Regardless of how finely tuned Trujillo's statements are to Canon law, this article does one thing effectively. It gets across the point that embryonic stem-cell research is morally illicit. I thank God for Trujillo's statements as it gave me an opportunity to forward a similar article to a recent acquaintance who declared herself Catholic and in support of embryonic stem cell research. Her response was "I had no idea the Church took such a strong stance." It has made her think. Thanks be to God.


Isn't this the same story discussed by Dr. Edward Peters in the analysis linked below?

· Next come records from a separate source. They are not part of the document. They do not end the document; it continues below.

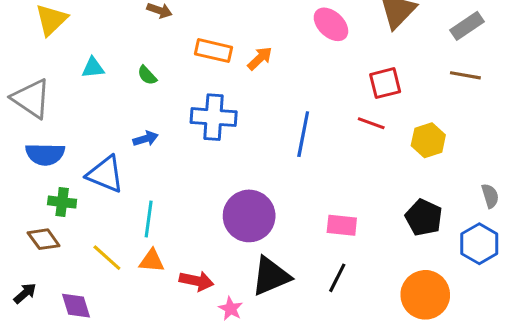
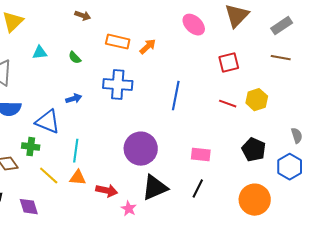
red line: (371, 123) -> (228, 104), moved
green cross: (62, 202) -> (31, 147), moved

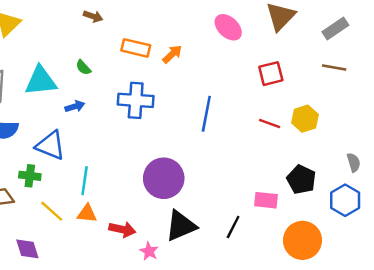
cyan triangle: (40, 53) -> (41, 81), moved, size x1.8
blue arrow: (74, 99) -> (75, 106), moved
pink rectangle: (201, 155) -> (266, 200), moved

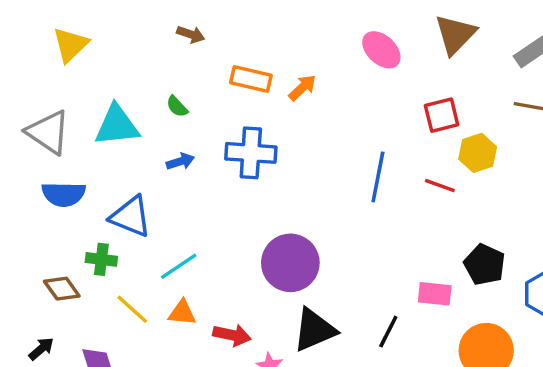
blue arrow: (75, 106) -> (180, 161), moved
blue line: (206, 114) -> (378, 177), moved
yellow hexagon: (305, 119) -> (478, 153), moved
cyan line: (85, 181) -> (179, 266), turned 48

I have to say that he seemed spot-on to me (i.e., this is Lopez Trujillo's opinion, but the cardinal is really just connecting the dots between already-in-force canons & decisions).

I do agree, though, that Cardinal Lopez Trujillo has a way of stating things which, while I may find it refreshing, does not really do much to convince the other side in these debates.....


Archbishop Bertone, the new Secretary of State, was talking to the press about embryonic stem cell research and cloning and the Church's teaching. After a calm, carefully reasoned explanation of Catholic teaching about these matters, he said that he favored one exception to the rule against cloning - Sophia Loren should be cloned! Everyone laughed. And some, for the first time, must have thought to themselves, "hey, this dude's human just like me. Pretty smart too! I'll have to spend more time thinking and reading about this."

This story about Bertone was told to me by the Jesuit president of Marquette High who is in Rome now. It's just one illustration of HOW we come off when we defend Catholic truth is important.


My take on the article was that women who knew that they were donating eggs for use in embryonic stem cell research were going to incur automatic excommunication. The language of the article could have implied all women who get abortions would also because the wording was vague and mentions abortion right near that point.

I WISH the Vatican was so bold that it would do that for all abortive women.


bookstopper, abortion already incurs automatic excommunication. It has for a while.

I don't see why it is a big deal that killing embryos would incur automatic excommunication. I thought that was implied by the whole abortion incurs automatic excommunication thing, since killing an embryo or fetus inside or outside of a woman's body is morally equivalent (maybe even worse, since you cannot argue you are protecting the woman's body once it is on the outside).